The spirit of resignation is upon us

Pope Benedict XVI has announced his resignation, citing frailty of mind and body as the reason. Considering that the last resignation from the Holy See occurred almost 600 years ago, the announcement came out of the blue – or purple, if you’d rather.

Is this the kind of job one resigns from? His Holiness is in a much better position to judge that than anyone else, but comparisons with his predecessor are hard to escape. For John Paul II continued his ministry until his dying breath, even though he had clearly been moribund for a long time.

Perhaps one could argue, proceeding from an orthodox Catholic position, that since a man is called to occupy the throne of St Peter by God himself, only God can divest him of his office. Generally the deity serves the termination notice by calling on the pontiff to join him in heaven.

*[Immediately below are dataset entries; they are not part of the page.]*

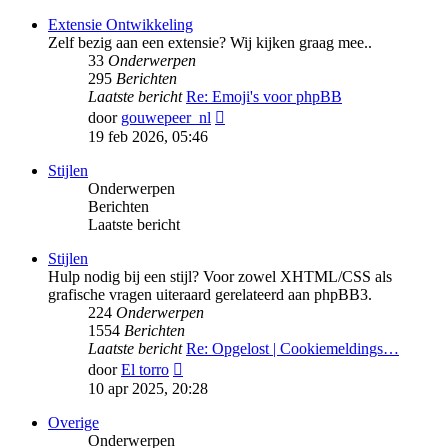
bericht
Extensie Ontwikkeling
Zelf bezig aan een extensie? Wij kijken graag mee..
33
Onderwerpen
295
Berichten
Laatste bericht
Re: Emoji's voor phpBB
Bekijk
door
gouwepeer_nl
laatste
19 feb 2026, 05:46
bericht
Stijlen
Onderwerpen
Berichten
Laatste bericht
Stijlen
Hulp nodig bij een stijl? Voor zowel XHTML/CSS als
grafische vragen uiteraard gerelateerd aan phpBB3.
224
Onderwerpen
1554
Berichten
Laatste bericht
Re: Opgelost | Cookiemeldings…
Bekijk
door
El torro
laatste
10 apr 2025, 20:28
bericht
Overige
Onderwerpen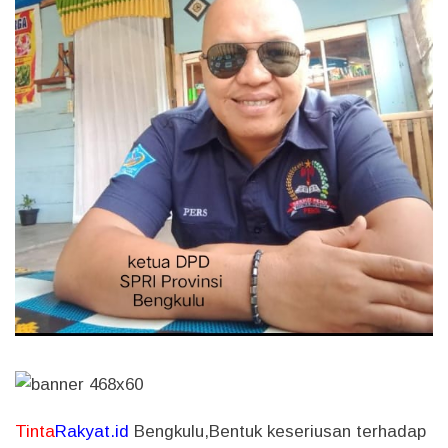
Tinta
Rakyat.id
Bengkulu,
Bentuk keseriusan terhadap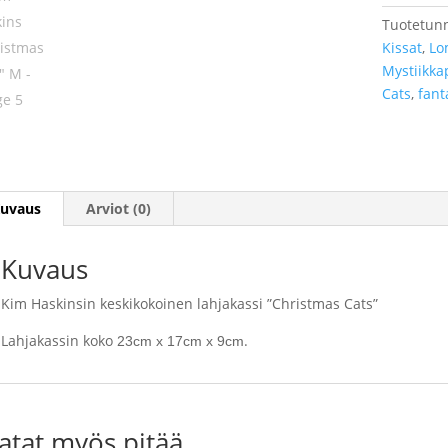
Cats"
Tuotetun
M
Kissat
,
Lo
määrä
Mystiikka
Cats
,
fant
uvaus
Arviot (0)
Kuvaus
Kim Haskinsin keskikokoinen lahjakassi ”Christmas Cats”
Lahjakassin koko
.
23cm x 17cm x 9cm
atat myös pitää...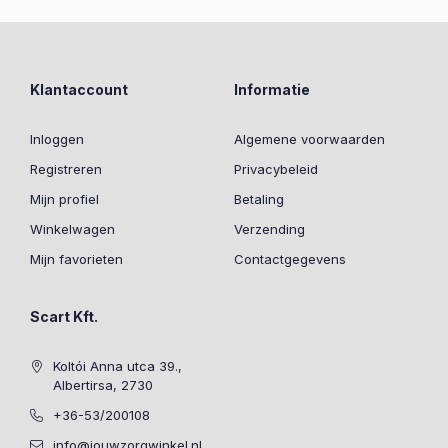
Klantaccount
Informatie
Inloggen
Algemene voorwaarden
Registreren
Privacybeleid
Mijn profiel
Betaling
Winkelwagen
Verzending
Mijn favorieten
Contactgegevens
Scart Kft.
Koltói Anna utca 39.,
Albertirsa, 2730
+36-53/200108
info@jouwzorgwinkel.nl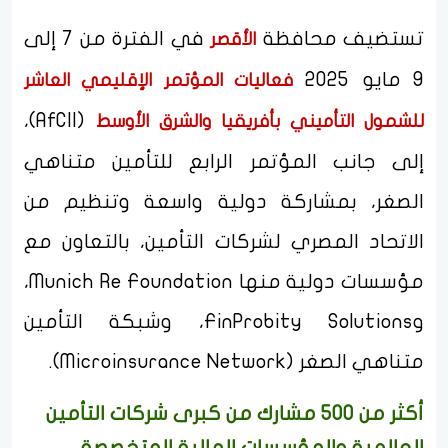
تستضيف محافظة
في الفترة من 7 إلى
الأقصر
9 مايو 2025
فعاليات المؤتمر الإقليمي العاشر
(AfCII)،
للشمول التأميني بأفريقيا والشرق الأوسط
إلى جانب المؤتمر الرابع للتأمين متناهي
الصغر، بمشاركة دولية واسعة وتنظيم من
الاتحاد المصري لشركات التأمين، بالتعاون مع
مؤسسات دولية منها Munich Re Foundation،
وFinProbity Solutions، وشبكة التأمين
متناهي الصغر (Microinsurance Network).
أكثر من 500 مشارك من كبرى شركات التأمين
العالمية والمؤسسات المالية المتخصصة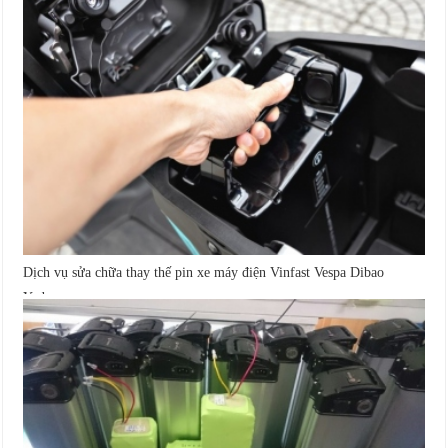
Dịch vụ sửa chữa thay thế pin xe máy điện Vinfast Vespa Dibao
Yadea...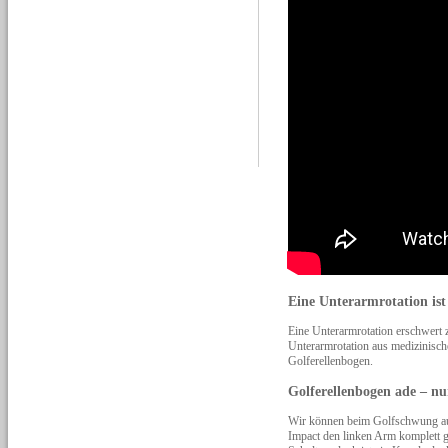
Eine Unterarmrotation ist
Eine Unterarmrotation erschwert 
Unterarmrotation aus medizinische
Golferellenbogen.
Golferellenbogen ade – n
Wir können beim Golfschwung auf 
Impact den linken Arm komplett g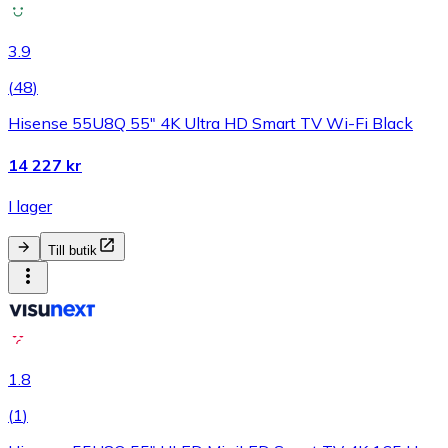
3.9
(
48
)
Hisense 55U8Q 55" 4K Ultra HD Smart TV Wi-Fi Black
14 227 kr
I lager
Till butik
1.8
(
1
)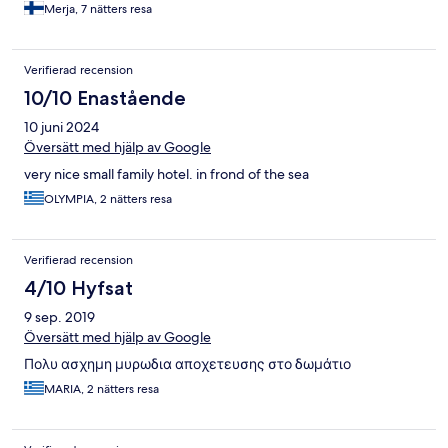
einmal die Hälfte wert gewesen wäre. Alles in allem gibt es
siisti mutta suolavettä. Meren ranta roskainen, tupakantumppeja
Merja, 7 nätters resa
nichts Nettes zu sagen, außer dass der Strand völlig ok war, aber
yms. Hotelli sijaitsee syrjäisellä alueella jossa ei ole lähistöllä
die Getränke sind klein und teuer! Sie nennen ein 0,33-ml-Bier
kauppoja ja ravintoloita tai muita aktiviteetteja.
ein großes Bier und es kostet 4,50 Euro.
Verifierad recension
10/10 Enastående
10 juni 2024
Översätt med hjälp av Google
very nice small family hotel. in frond of the sea
OLYMPIA, 2 nätters resa
Verifierad recension
4/10 Hyfsat
9 sep. 2019
Översätt med hjälp av Google
Πολυ ασχημη μυρωδια αποχετευσης στο δωμάτιο
MARIA, 2 nätters resa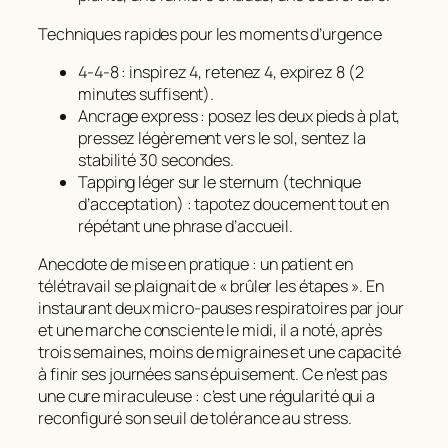
Techniques rapides pour les moments d’urgence
4‑4‑8 : inspirez 4, retenez 4, expirez 8 (2
minutes suffisent).
Ancrage express : posez les deux pieds à plat,
pressez légèrement vers le sol, sentez la
stabilité 30 secondes.
Tapping léger sur le sternum (technique
d’acceptation) : tapotez doucement tout en
répétant une phrase d’accueil.
Anecdote de mise en pratique : un patient en
télétravail se plaignait de « brûler les étapes ». En
instaurant deux micro‑pauses respiratoires par jour
et une marche consciente le midi, il a noté, après
trois semaines, moins de migraines et une capacité
à finir ses journées sans épuisement. Ce n’est pas
une cure miraculeuse : c’est une régularité qui a
reconfiguré son seuil de tolérance au stress.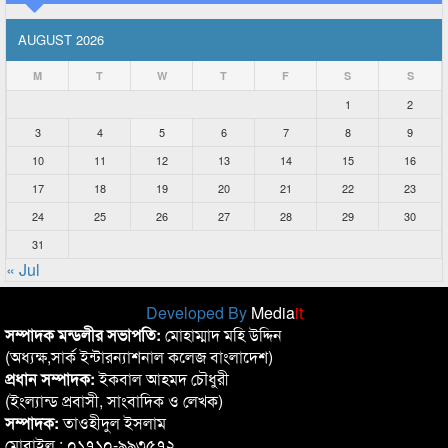
AUGUST 2026
M
T
W
T
F
S
S
1
2
3
4
5
6
7
8
9
10
11
12
13
14
15
16
17
18
19
20
21
22
23
24
25
26
27
28
29
30
31
« Jul
Developed By
Media
it
সম্পাদক মন্ডলীর সভাপতি:
মোহাম্মাদ মহি উদ্দিন
(অধ্যক্ষ,সার্ক ইন্টারন্যাশনাল কলেজ বাংলাদেশ)
প্রধান সম্পাদক:
ইকবাল আহমদ চৌধুরী
(ইংল্যান্ড প্রবাসী, সাংবাদিক ও লেখক)
সম্পাদক:
তাওহীদুল ইসলাম
মোবাইল : ০১৭১০-৯৯৩৫৭২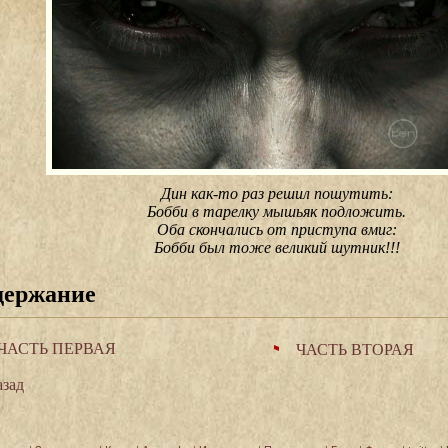
Дин как-то раз решил пошутить:
Бобби в тарелку мышьяк подложить.
Оба скончались от пpиступа вмиг:
Бобби был тоже великий шутник!!!
держание
ЧАСТЬ ПЕРВАЯ
ЧАСТЬ ВТОРАЯ
зад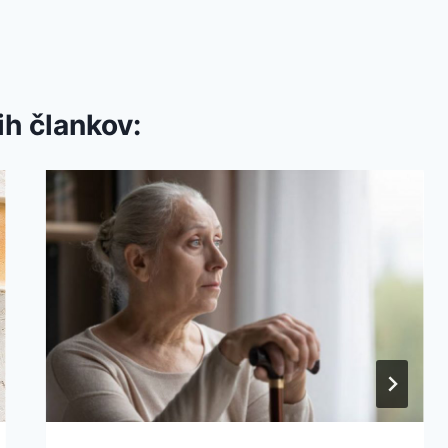
ih člankov:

Then again, Benedict XVI may have received a different message – that’s between him and God.

Christians of all denominations or none, adherents of other religions and even the more intelligent non-believers will miss Joseph Ratzinger, possibly the last conservative Pope of our lifetime. His conservatism was different from his predecessor’s in that Benedict clearly set out to reverse the worst excesses of the Second Vatican Council.

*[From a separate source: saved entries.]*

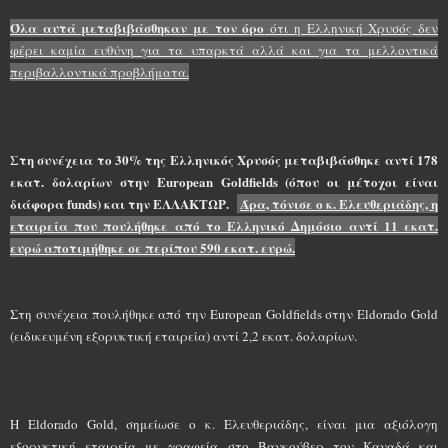
Όλα αυτά μεταβιβάσθηκαν με τον όρο
ότι η Ελληνική Χρυσός δεν
φέρει καμία ευθύνη για τα υπαρκτά αλλά και για τα μελλοντικά
περιβαλλοντικά προβλήματα.
Στη συνέχεια το 30% της Ελληνικός Χρυσός μεταβιβάσθηκε αντί 178
εκατ. δολαρίων στην European Goldfields (όπου οι μέτοχοι είναι
διάφορα funds) και την ΕΛΛΑΚΤΩΡ.
Άρα, τόνισε ο κ. Ελευθεριάδης,
η
εταιρεία που πουλήθηκε από το Ελληνικό Δημόσιο αντί 11 εκατ.
ευρώ αποτιμήθηκε σε περίπου 590 εκατ. ευρώ.
Στη συνέχεια πουλήθηκε από την European Goldfields στην Eldorado Gold
(ειδικευμένη εξορυκτική εταιρεία) αντί 2,2 εκατ. δολαρίων.
Η Eldorado Gold, σημείωσε ο κ. Ελευθεριάδης, είναι μια αξιόλογη
εξορυκτική εταιρεία με γραφεία στο Βανκούβερ του Καναδά και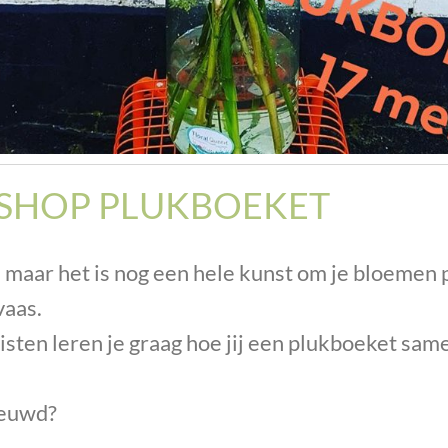
KSHOP PLUKBOEKET
, maar het is nog een hele kunst om je bloemen 
vaas.
sten leren je graag hoe jij een plukboeket same
ieuwd?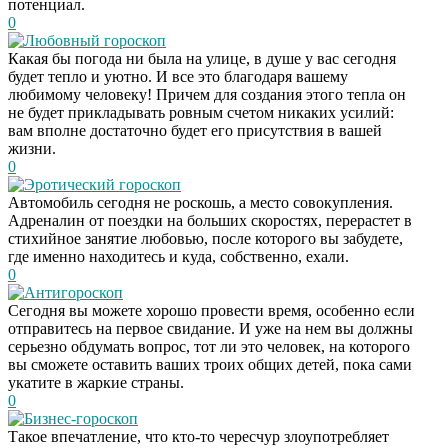
потенциал.
0
Любовный гороскоп
Какая бы погода ни была на улице, в душе у вас сегодня
будет тепло и уютно. И все это благодаря вашему
любимому человеку! Причем для создания этого тепла он
не будет прикладывать ровным счетом никаких усилий:
вам вполне достаточно будет его присутствия в вашей
жизни.
0
Эротический гороскоп
Автомобиль сегодня не роскошь, а место совокупления.
Адреналин от поездки на больших скоростях, перерастет в
стихийное занятие любовью, после которого вы забудете,
где именно находитесь и куда, собственно, ехали.
0
Антигороскоп
Сегодня вы можете хорошо провести время, особенно если
отправитесь на первое свидание. И уже на нем вы должны
серьезно обдумать вопрос, тот ли это человек, на которого
вы сможете оставить ваших троих общих детей, пока сами
укатите в жаркие страны.
0
Бизнес-гороскоп
Такое впечатление, что кто-то чересчур злоупотребляет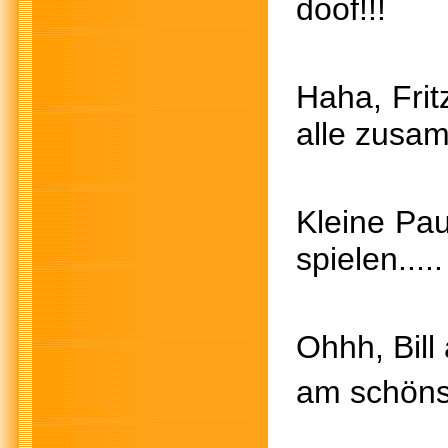
doof!!!
Haha, Frit
alle zusa
Kleine
spielen..
Ohhh, Bill
am schöns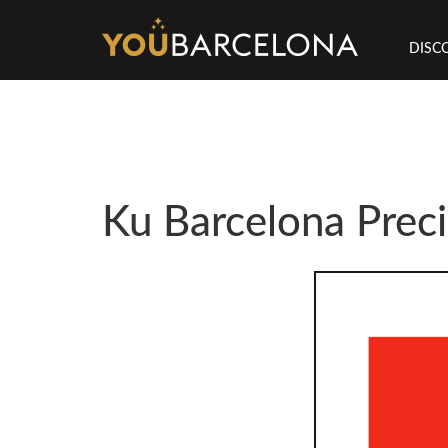
DISC
Ku Barcelona Prec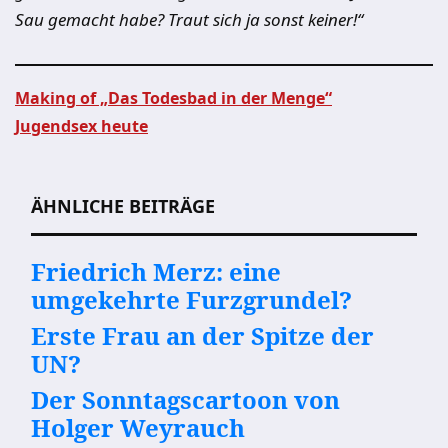
Sau gemacht habe? Traut sich ja sonst keiner!“
Making of „Das Todesbad in der Menge“
Jugendsex heute
Beitragsnavigation
ÄHNLICHE BEITRÄGE
Friedrich Merz: eine
umgekehrte Furzgrundel?
Erste Frau an der Spitze der
UN?
Der Sonntagscartoon von
Holger Weyrauch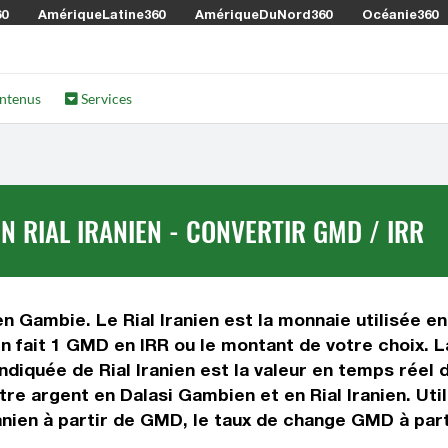
60
AmériqueLatine360
AmériqueDuNord360
Océanie360
ntenus
Services
 RIAL IRANIEN - CONVERTIR GMD / IRR
n Gambie. Le Rial Iranien est la monnaie utilisée en 
n fait 1 GMD en IRR ou le montant de votre choix. L
indiquée de Rial Iranien est la valeur en temps rée
re argent en Dalasi Gambien et en Rial Iranien. Uti
ranien à partir de GMD, le taux de change GMD à part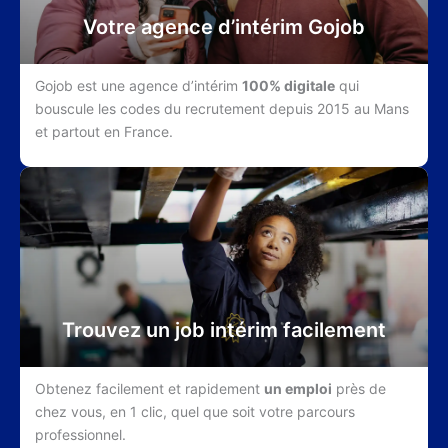
Votre agence d’intérim Gojob
Gojob est une agence d’intérim
100% digitale
qui
bouscule les codes du recrutement depuis 2015 au Mans
et partout en France.
Trouvez un job intérim facilement
Obtenez facilement et rapidement
un emploi
près de
chez vous, en 1 clic, quel que soit votre parcours
professionnel.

In particular, he paved the way to the return of the Tridentine Mass, which is sorely missed in such traditionally Catholic countries as France. Having lost Latin as their liturgical language, they have replaced it with a rather demotic, freshly minted French, which lacks both poetry and grandeur. British Catholics too have to rely on modern translations of liturgical texts, and they eye enviously the glorious scripture of the traditional Anglican rite.

His Holiness’s generous offer of the Ordinature has struck an important blow for ecumenism by inviting Anglo-Catholics into communion with Rome, but without abandoning the beauty of the Anglican mass. He was of course aware of the obstacles in the way of any unification of the English and Roman churches, and these may yet prove insurmountable. But the attempt to find an accommodation came from a noble heart and first-rate intellect.

To a greater extent than John Paul II, Benedict XVI was blessed with the mind of a philosopher, and in that he was a true disciple of St Thomas Aquinas and the earlier Fathers of the Church. For they knew that Christianity isn’t a matter of blind faith. To put it in simple terms, Christianity makes sense – it’s a religion of reason fertilised by faith.

It can’t be otherwise, for if a believer accepts that in the beginning was Logos, which could mean either Word or Reason, then he has to see his own mind as a particle of God’s. While his heart reaches out to God through prayer, his mind remains active too, rushing towards Logos and getting as far along that road as God allows.

This intellectual exertion requires essential philosophical tools, and Christianity only became a world religion when intuitive faith in Jesus Christ fused with the philosophical apparatus of Hellenic antiquity. Thereby Jerusalem and Athens came together in a simulacrum of Christ and his dual nature. By offering itself to the service of faith, the mind soared to heights it had never reached before.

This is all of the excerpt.